Si vous êtes manager de proximité, ne le confondez pas à outrance mais relevez ses erreurs et faites-lui en part en face à face. Concomitamment, faites savoir à la direction la situation afin qu’elle prenne également ses responsabilités. Votre feedback doit être objectif et non épidermique. Et le prendre en grippe vous empêcherai de réaliser votre métier de manager correctement. Votre responsabilité est de faire savoir les difficultés internes, c’est votre rôle d’alerte. Passée cette étape, vous n’êtes plus responsable de la situation, sauf à en assurer le suivi. La décision ne vous revient pas.
Si vous êtes un N++…, votre responsabilité est de vérifier ces manquements et soutenir vos encadrants de proximité en mettant des actions en oeuvre :
- tutorat : par une personne pédagogue du service et dont la compétence est avérée et reconnue de tous afin que le tutoré puisse profiter de son aura. Il est évident qu’il faudra donner au tuteur les consignes adéquates à la situation et lui demander un retour de cette période de tutorat.
- formation : en interne ou en externe, mettez un nom sur les compétences à acquérir et chercher le prestataire idéal.
- coaching : selon l’imposture, vous pouvez faire appel à un coach pour l’aider.

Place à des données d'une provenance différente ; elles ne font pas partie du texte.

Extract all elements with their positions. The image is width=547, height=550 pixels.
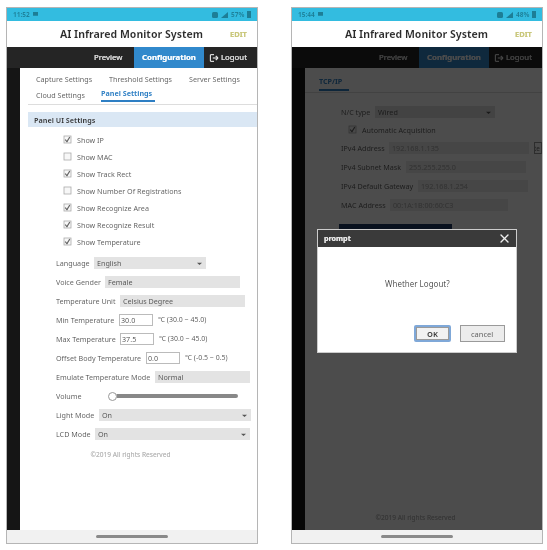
staticText: AI Infrared Monitor System	[345, 27, 489, 41]
button[interactable]: Save	[339, 224, 452, 242]
staticText: prompt	[324, 233, 351, 243]
staticText: Show IP	[77, 135, 104, 145]
staticText: 0.0	[148, 353, 159, 363]
staticText: Configuration	[427, 52, 481, 63]
staticText: Show Recognize Result	[77, 220, 155, 230]
staticText: Automatic Acquisition	[362, 125, 436, 135]
staticText: Max Temperature	[56, 334, 116, 344]
staticText: Voice Gender	[56, 277, 101, 287]
staticText: 255.255.255.0	[409, 162, 456, 172]
staticText: 30.0	[121, 315, 136, 325]
staticText: EDIT	[230, 29, 247, 39]
button[interactable]: Configuration	[419, 47, 489, 68]
staticText: TCP/IP	[319, 76, 343, 86]
staticText: Panel Settings	[101, 88, 153, 98]
staticText: N/C type	[341, 107, 371, 117]
staticText: Min Temperature	[56, 315, 115, 325]
button[interactable]: Show MAC	[20, 148, 257, 165]
staticText: Wired	[378, 107, 398, 117]
staticText: Light Mode	[56, 410, 95, 420]
button[interactable]: LCD Mode	[20, 424, 257, 443]
staticText: Show Recognize Area	[77, 203, 149, 213]
staticText: Show Temperature	[77, 237, 141, 247]
staticText: 15:44	[298, 10, 315, 19]
button[interactable]: Threshold Settings	[109, 74, 173, 84]
staticText: Celsius Degree	[123, 296, 174, 306]
staticText: 37.5	[122, 334, 137, 344]
button[interactable]: N/C type	[305, 102, 542, 121]
staticText: Female	[108, 277, 133, 287]
staticText: Capture Settings	[36, 74, 93, 84]
staticText: Logout	[221, 52, 247, 63]
staticText: Configuration	[142, 52, 196, 63]
button[interactable]: Preview	[83, 48, 134, 67]
staticText: Emulate Temperature Mode	[56, 372, 151, 382]
staticText: On	[98, 429, 109, 439]
staticText: Save	[387, 228, 405, 238]
button[interactable]: Volume	[20, 386, 257, 405]
staticText: OK	[427, 329, 438, 339]
staticText: Show MAC	[77, 152, 113, 162]
staticText: ©2019 All rights Reserved	[305, 513, 526, 522]
button[interactable]: Max Temperature	[20, 329, 257, 348]
staticText: 11:52	[13, 10, 30, 19]
staticText: MAC Address	[341, 200, 386, 210]
staticText: Volume	[56, 391, 82, 401]
staticText: On	[102, 410, 113, 420]
staticText: Preview	[94, 52, 123, 63]
button[interactable]: EDIT	[512, 26, 535, 42]
button[interactable]: Offset Body Temperature	[20, 348, 257, 367]
staticText: 00:1A:1B:00:60:C3	[393, 200, 454, 210]
staticText: Offset Body Temperature	[56, 353, 142, 363]
staticText: English	[97, 258, 122, 268]
staticText: Server Settings	[189, 74, 240, 84]
staticText: Show Track Rect	[77, 169, 132, 179]
staticText: IPv4 Subnet Mask	[341, 162, 402, 172]
button[interactable]: Temperature Unit	[20, 291, 257, 310]
button[interactable]: Logout	[204, 52, 257, 63]
staticText: AI Infrared Monitor System	[60, 27, 204, 41]
button[interactable]: Cloud Settings	[36, 90, 85, 100]
button[interactable]: OK	[416, 327, 449, 340]
staticText: test	[534, 144, 542, 153]
staticText: 192.168.1.135	[392, 143, 439, 153]
button[interactable]: Light Mode	[20, 405, 257, 424]
staticText: Cloud Settings	[36, 90, 85, 100]
button[interactable]: Language	[20, 253, 257, 272]
button[interactable]: Close	[498, 232, 510, 244]
staticText: 192.168.1.254	[421, 181, 468, 191]
staticText: Temperature Unit	[56, 296, 116, 306]
button[interactable]: Show IP	[20, 131, 257, 148]
button[interactable]: EDIT	[227, 26, 250, 42]
staticText: Panel UI Settings	[34, 115, 96, 125]
staticText: 48%	[516, 10, 530, 19]
button[interactable]: Min Temperature	[20, 310, 257, 329]
staticText: Logout	[506, 52, 532, 63]
staticText: Normal	[158, 372, 184, 382]
staticText: Preview	[379, 52, 408, 63]
button[interactable]: Show Temperature	[20, 233, 257, 250]
staticText: Show Number Of Registrations	[77, 186, 182, 196]
button[interactable]: Capture Settings	[36, 74, 93, 84]
staticText: Whether Logout?	[385, 278, 450, 289]
button[interactable]: Show Recognize Result	[20, 216, 257, 233]
staticText: IPv4 Default Gateway	[341, 181, 414, 191]
button[interactable]: Emulate Temperature Mode	[20, 367, 257, 386]
button[interactable]: Configuration	[134, 47, 204, 68]
staticText: Threshold Settings	[109, 74, 173, 84]
button[interactable]: Server Settings	[189, 74, 240, 84]
button[interactable]: Show Number Of Registrations	[20, 182, 257, 199]
button[interactable]: Show Recognize Area	[20, 199, 257, 216]
staticText: ℃ (30.0 ~ 45.0)	[159, 334, 208, 344]
button[interactable]: Preview	[368, 48, 419, 67]
staticText: ©2019 All rights Reserved	[20, 450, 241, 459]
button[interactable]: Voice Gender	[20, 272, 257, 291]
staticText: LCD Mode	[56, 429, 91, 439]
staticText: ℃ (30.0 ~ 45.0)	[158, 315, 207, 325]
button[interactable]: Logout	[489, 52, 542, 63]
staticText: EDIT	[515, 29, 532, 39]
staticText: ℃ (-0.5 ~ 0.5)	[185, 353, 228, 363]
staticText: IPv4 Address	[341, 143, 385, 153]
button[interactable]: Show Track Rect	[20, 165, 257, 182]
button[interactable]: cancel	[460, 325, 505, 342]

- procédure disciplinaire : il n’est pas aisé d’en arriver là mais c’est votre responsabilité. Certains manquements sont des fautes professionnelles préjudiciables et doivent être sanctionnées.
En tant que RH, votre rôle est notamment d’accompagner le manager de proximité et N++… dans leurs missions et leurs actions pour remédier à cette imposture. Les RH doivent être également force de proposition et soutien de l’imposteur ET de la ligne hiérarchique pour permettre à chacun de trouver la solution idéale.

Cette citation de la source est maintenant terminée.